On Tue, Sep 22, 2009 at 16:39, bulia byak <buliabyak@...400...> wrote:
By delegating hyphenation to software designed for text rendering, we have more chance of getting good hyphenation not just in SVG documents (which pretty much never use body text, let alone hyphenation)
On the contrary, Inkscape is already used a lot for single-page leaflets, scientific posters, and other documents with a lot of flowed text. If we add hyphenation, it will be used even more.
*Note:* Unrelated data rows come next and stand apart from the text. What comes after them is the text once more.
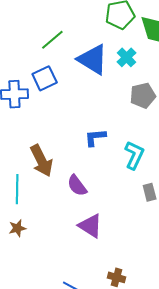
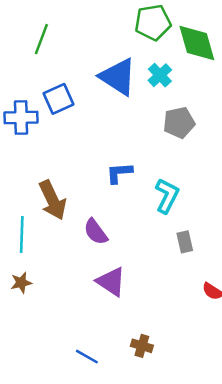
green line: (52, 40) -> (41, 39), moved, turned -30

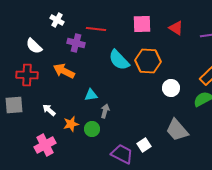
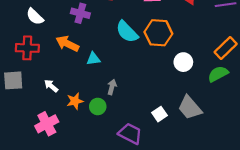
cyan triangle: (91, 95) -> (93, 59), moved
white square: (144, 145) -> (159, 114), moved

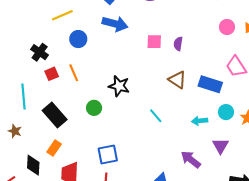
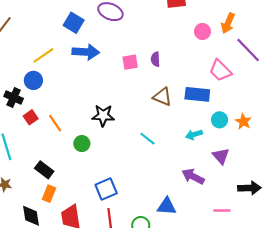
yellow line: (62, 15) -> (43, 55), moved
blue circle: (78, 39) -> (33, 80), moved
orange line: (74, 73) -> (55, 123), moved
black rectangle: (55, 115) -> (44, 170), moved, size x0.7

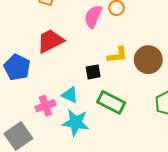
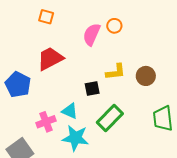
brown circle: (148, 60) -> (146, 76), size x0.7
green rectangle: (111, 102) -> (110, 118), turned -72

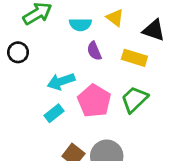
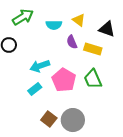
purple semicircle: (94, 51) -> (72, 42), moved
green trapezoid: (134, 99) -> (93, 79), turned -70

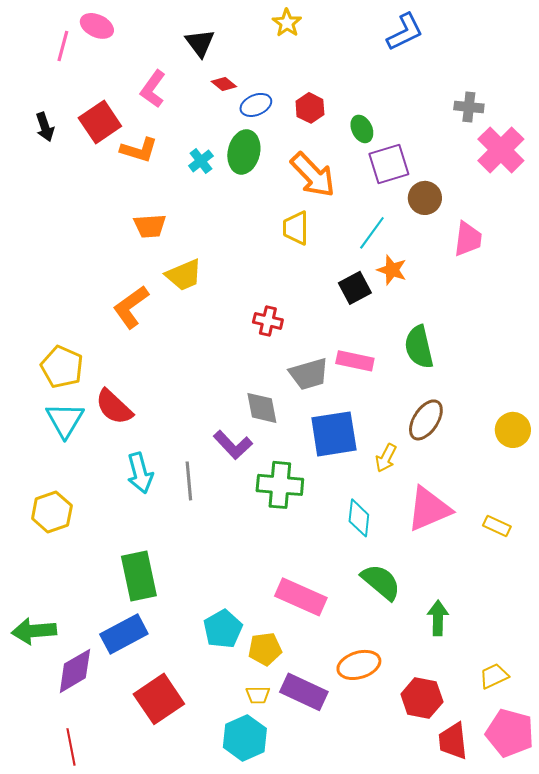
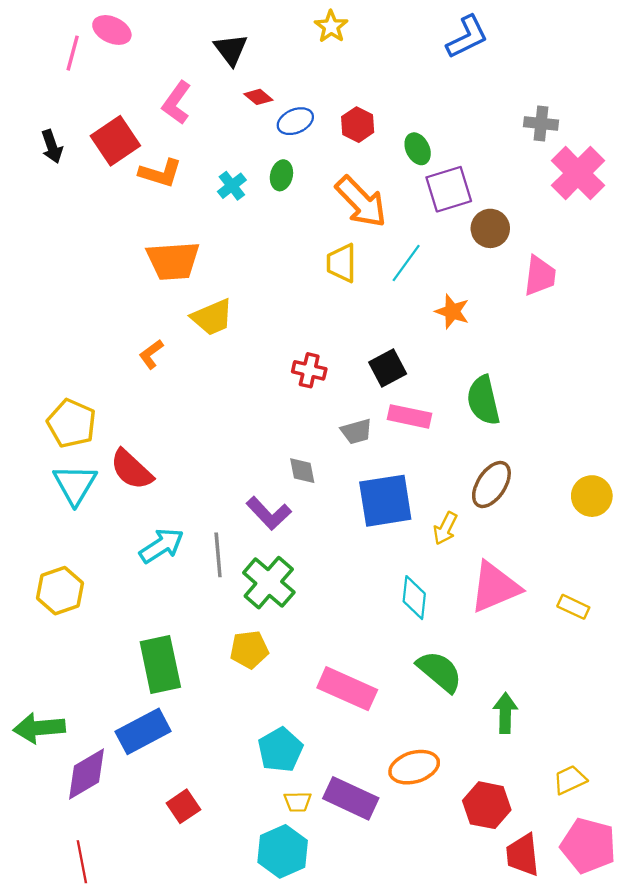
green ellipse: (244, 152) -> (281, 175), size x0.6
orange trapezoid: (150, 226) -> (173, 261), size x1.4
cyan line: (372, 233) -> (406, 263), moved
black square: (355, 288) -> (388, 368), moved
orange L-shape: (131, 307) -> (151, 354), size x0.6
gray trapezoid: (309, 374) -> (356, 431), size x0.7
gray diamond: (262, 408) -> (302, 471), size x0.7
cyan arrow: (140, 473) -> (162, 546), turned -108
green cross: (280, 485) -> (269, 583), moved, turned 36
cyan pentagon: (223, 629) -> (280, 750), moved
yellow pentagon: (265, 649) -> (249, 649), moved
red square: (159, 699) -> (183, 806), size x0.6

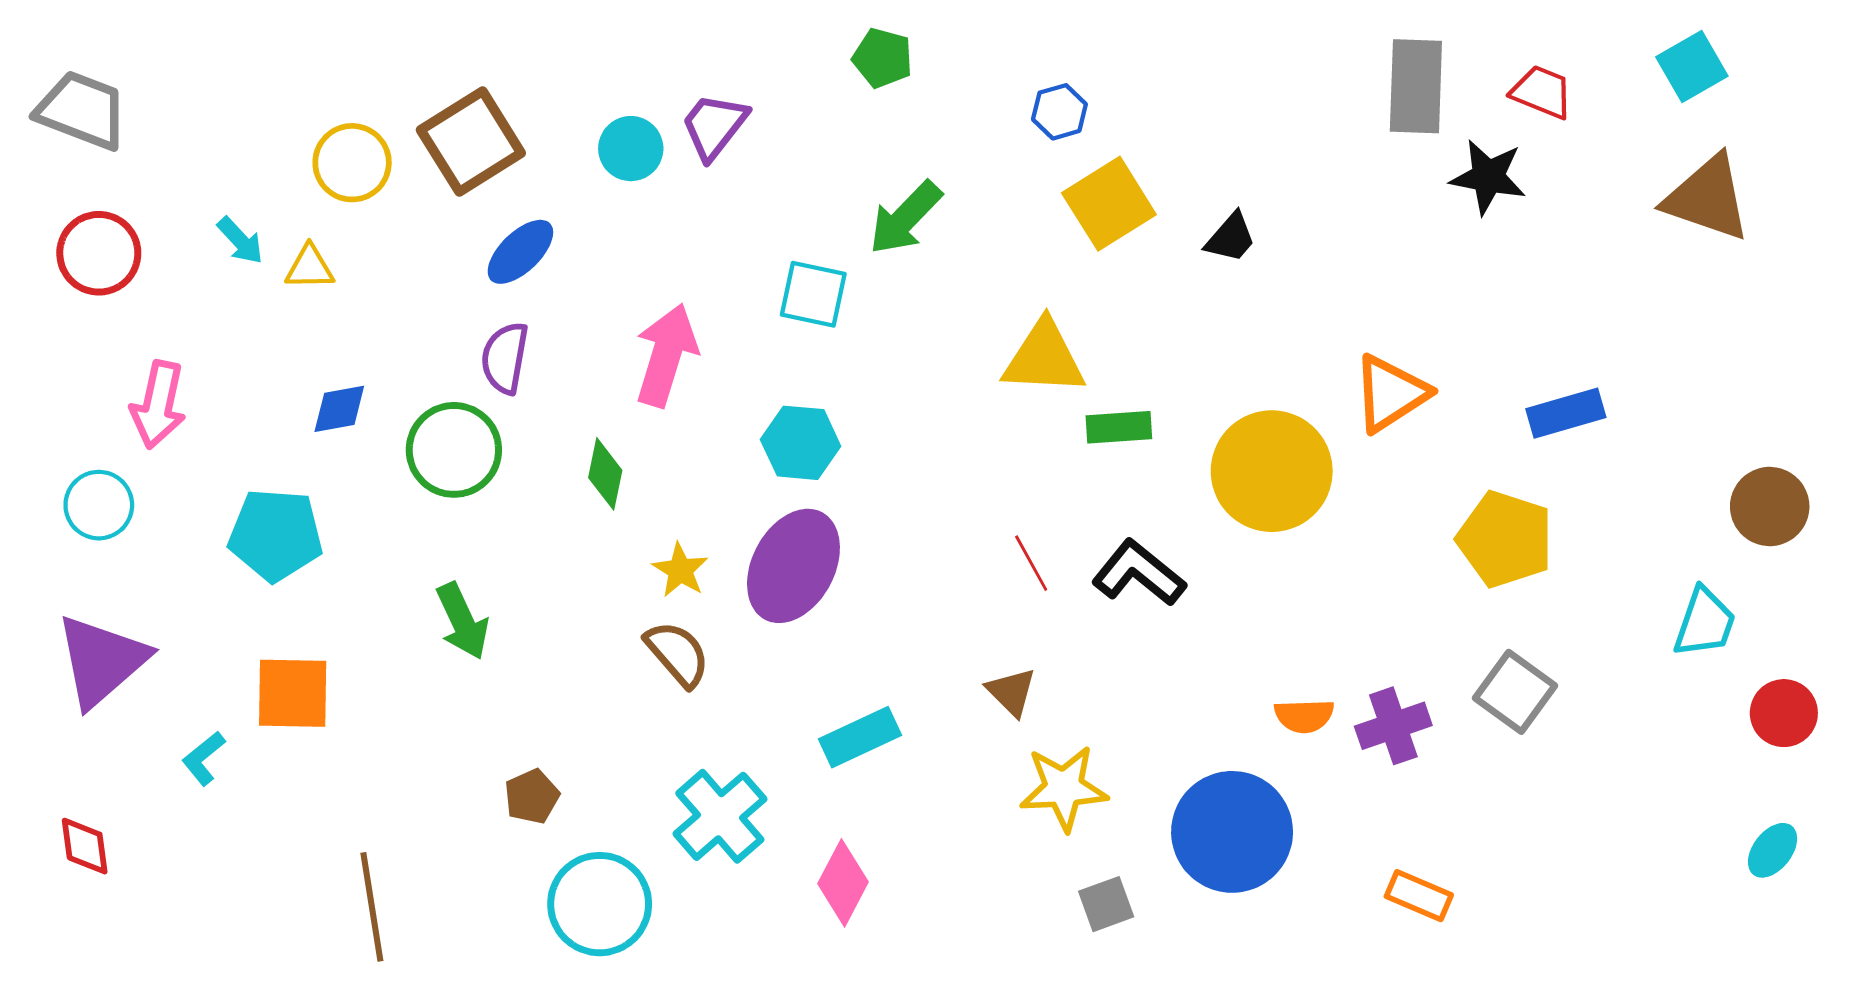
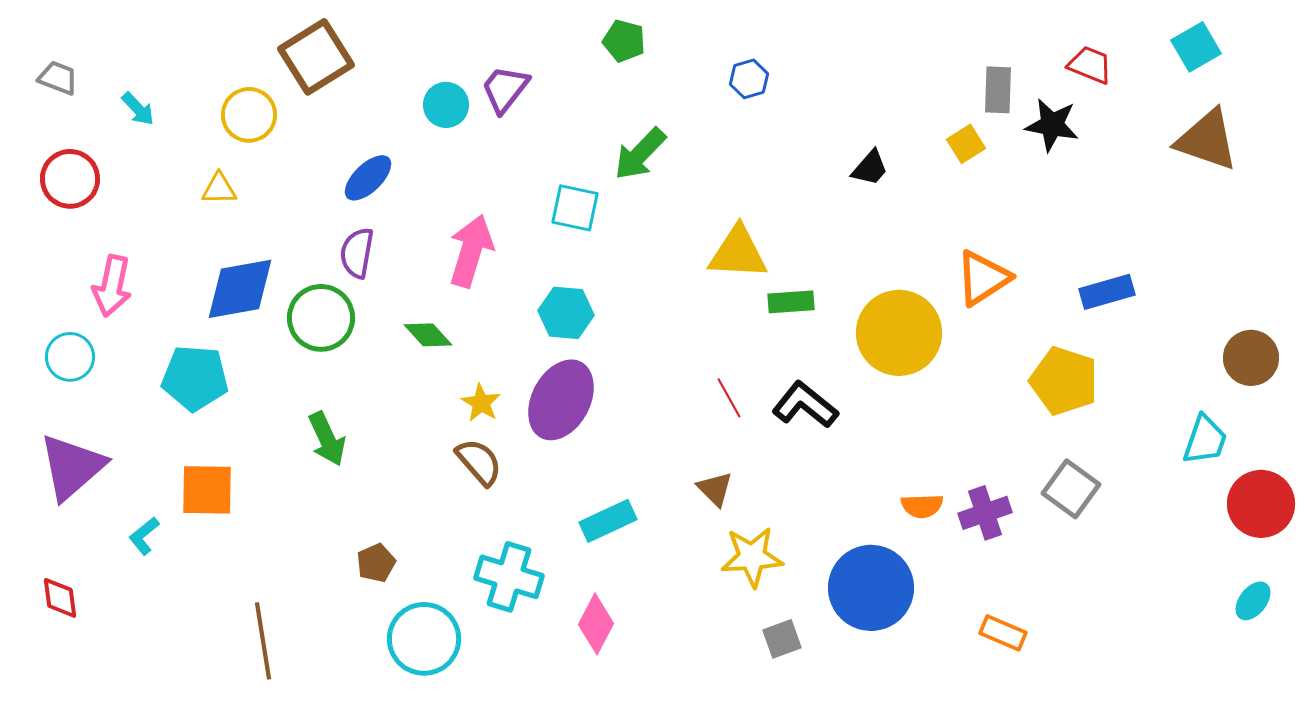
gray rectangle: (1416, 86) -> (998, 90), moved, size x0.7
gray trapezoid: (82, 110) -> (58, 78), size x0.6
brown square: (471, 141) -> (316, 57), moved
yellow square: (1109, 204) -> (966, 144), moved, size x0.6
cyan arrow: (240, 241) -> (138, 109), moved
blue diamond: (339, 409) -> (240, 289), size x1.8
green diamond: (605, 474) -> (428, 335), turned -54
red circle: (1784, 713) -> (1261, 504), size x1.4
cyan cross: (720, 816) -> (509, 577), turned -32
Indeed, Inkscape is used for scientific posters which often include quite a bit of text. Considering that the usual alternative is PowerPoint (yes, really, people are designing 1.5x1 m posters in PPT) using Inkscape as it works now is already much better. Having (good) hyphenation would definitely be an immense plus. I add "good" because, even if scientific researchers are usually not known for their sense of design (see above...), they are used to press-quality text layout in articles or latex-level hyphenation support. So hyphenation is an area where they might be able to tell the difference.
An alternative would be to have an easy way to edit SVGs with Inkscape from within a Scribus document. Scribus has support for hyphenation (not excellent as far as I can tell, but good enough) and produces very high quality PDFs that facilitate printing. Would it be even imaginable to have a right-click option "Edit in Inkscape" for SVGs in Scribus?